ENIGMA-GCTA is a project within the ENIGMA consortium to establish the role of frequent, strongly polygenic, genetic polymorphism on the determination of human neuroanatomical diversity.
This repository contains the bas scripts and C source code used to estimate the phenotypic variance captured by common genetic variation in the IMAGEN consortium, described in our article "Genomic architecture of human neuroanatomical diversity", published in Molecular Psychiatry, doi: 10.1038/mp.2014.99.
The scripts are within the directory 'bin', and the different lists of genes used for genomic partition are within the directory 'lists.
Description of the files
The 'scripts' directory contains the following:
This script launches the parallel computation (using SGE) of various genetic relationship matrices (GRMs) computed from different subsets of single nucleotide polymorphisms (SNPs). The script is divided in 5 sections:
- Compute a GRM using all (filtered, R2 pruned) SNPs
- Compute 1 GRM per chromosome
- Compute GRMs from genic and nongenic SNPs
- Make GRMs for low, medium and high MAF
- Make GRMs for different functional gene partitions. Currently: genes preferentially expressed in CNS and genes involved in neurodevelopment.
The execution of each section is controlled by the boolean value in the if/then block. Set the value to true for execution, put no value to prevent execution.
This script relies on GCTA for the computation of GRMs, and on the C command genes2snps to compute list of SNPs from list of genes (see description bellow).
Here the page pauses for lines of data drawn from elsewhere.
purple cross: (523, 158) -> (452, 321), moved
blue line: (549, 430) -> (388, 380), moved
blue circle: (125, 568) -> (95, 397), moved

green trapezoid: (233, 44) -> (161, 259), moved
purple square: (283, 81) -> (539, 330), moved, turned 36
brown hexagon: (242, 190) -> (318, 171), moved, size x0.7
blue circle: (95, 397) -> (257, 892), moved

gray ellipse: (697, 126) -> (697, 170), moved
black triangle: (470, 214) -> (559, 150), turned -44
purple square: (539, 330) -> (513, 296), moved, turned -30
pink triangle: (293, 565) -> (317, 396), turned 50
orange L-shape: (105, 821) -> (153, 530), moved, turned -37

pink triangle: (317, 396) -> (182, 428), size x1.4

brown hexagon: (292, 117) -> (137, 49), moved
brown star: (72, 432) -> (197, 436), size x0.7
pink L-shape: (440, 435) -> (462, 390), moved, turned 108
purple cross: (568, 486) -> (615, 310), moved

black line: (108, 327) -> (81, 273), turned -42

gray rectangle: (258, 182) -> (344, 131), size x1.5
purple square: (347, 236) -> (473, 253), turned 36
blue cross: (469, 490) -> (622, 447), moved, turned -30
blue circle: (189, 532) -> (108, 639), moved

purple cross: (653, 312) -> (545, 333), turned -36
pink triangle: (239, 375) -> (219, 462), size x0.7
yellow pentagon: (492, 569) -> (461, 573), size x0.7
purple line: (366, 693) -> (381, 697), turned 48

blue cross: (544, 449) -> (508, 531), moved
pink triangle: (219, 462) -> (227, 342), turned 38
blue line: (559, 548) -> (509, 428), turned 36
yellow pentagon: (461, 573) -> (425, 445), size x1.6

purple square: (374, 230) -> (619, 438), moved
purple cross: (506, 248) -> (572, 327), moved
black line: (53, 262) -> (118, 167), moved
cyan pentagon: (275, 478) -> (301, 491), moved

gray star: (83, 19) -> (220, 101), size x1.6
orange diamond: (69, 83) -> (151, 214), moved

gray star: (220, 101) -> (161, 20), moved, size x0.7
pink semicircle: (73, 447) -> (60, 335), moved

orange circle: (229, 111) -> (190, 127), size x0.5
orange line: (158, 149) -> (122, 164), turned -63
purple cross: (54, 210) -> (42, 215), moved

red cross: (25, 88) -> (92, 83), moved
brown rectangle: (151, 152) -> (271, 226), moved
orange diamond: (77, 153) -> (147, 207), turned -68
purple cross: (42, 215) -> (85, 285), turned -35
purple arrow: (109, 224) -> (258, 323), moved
This script launches the estimations of phenotypic variance captured by the GRMs computed from the different genomic partitions. It is divided in 7 sections, whose execution can be controlled through the boolean value in their if/then blocks:
- table 1: Using GRMs computed from all SNPs, including 10 PCs as covariates
- table 2: Using GRMs computed from all SNPs, not including 10 PCs as covariates
- table 3: Using GRMs computed from genic and nongenic SNP partitions
- table 4: Using GRMs computed from genic SNPs preferentially expressed in the CNS, versus remaining genic SNPs, versus nongenic SNPs
- table 5: Using GRMs computed from genic SNPs involved in neurodev, versus remaining genic SNPs, versus nongenic SNPs
- table 6: Using partitions based on MAF
- table 7: Using one GRM per chromosome
hsq-sge.sh relies on GCTA for the estimation of variance captured by SNPs, and on the C command 'mygcta' to simplify the syntax of statistical models (see description bellow).
This script read all the log and result files produced by hsq-sge.sh, collects relevant data, and produces tables with the results. It is divided in 7 sections, reflecting each of the sections of hsq-sge.sh.
genes2snps takes text files with lists of genes (like those inside the 'lists' directory) and produces lists of SNPs, to be used in the creation of GRMs. The directory contains the C code for the command, genes2snps.c, and a binary file compiled for Mac OS X. The compilation does not require any library, and can be performed with the command:
gcc -Wall genes2snps.c -o genes2snps
mygcta is a C wrapper to gcta which simplifies the definition of statistical models. gcta requires a single file with all quantitative covariates (using the --qcovar switch) and another single file with all categorial covariates (using the --covar switch). mygcta allow to have multiple --qcovar and --covar switches, each with a single covariate. It combines then all these individual covariates in a format suitable for gcta. The command does not require any library, and can be compiled using:
gcc -Wall mygcta.c -o mygcta
Description of the analysis
The scripts suppose that you have set up 3 directories: genotype (original genotypes, filtered for maf, hwe, etc., and pruned for R^2), lists (functional lists of cns genes, neurodev, and genic), and phenotype (in the case of our paper, these were neuroimaging phenotypes, plus age, centre, viq, piq, height).
In addition to the scripts in the bin directory, you need to have gcta and plink (we used versions gcta123 and plink-1.07). Calling grm-sge.sh will launch all the computations of GRM matrices, for the complete genome, chromosome by chromosome, and by functional sets. hsq-sge.sh will then compute the heritabilities for the different phenotypes. The analyses produce many log files. Running the script get-results.sh inside the results directory scans all the log files and makes pure text tables.
As we said previously, gcta only accepts one --covar switch and one --qcovar switch to add covariates. So, if you have several categorial or quantitative covariates you have to make a special text file with one covariate per column. I wrote mygcta because I wanted to have more flexibility to add covariates to the model. When you use mygcta you just add covars and qcovars to the command line and mygcta will make the special text files for you. Look at hsq-sge.sh to see how to use it.
hsq-sge.sh uses age, sex, centre and 10 first principal components as covariates. In our analyses, age does not have any effect but we used them nevertheless for completness.
The effect of the first 10 PCs is small, but it is important to add them to control for population structure.
On the contrary, the sex and scanning centre effects were very important, especially centre. In addition to methodological differences (different MRI machines, etc), there seem to be also differences in the populations recruited.
We used only autosomes in your analyses (using the --autosomes switch in gcta).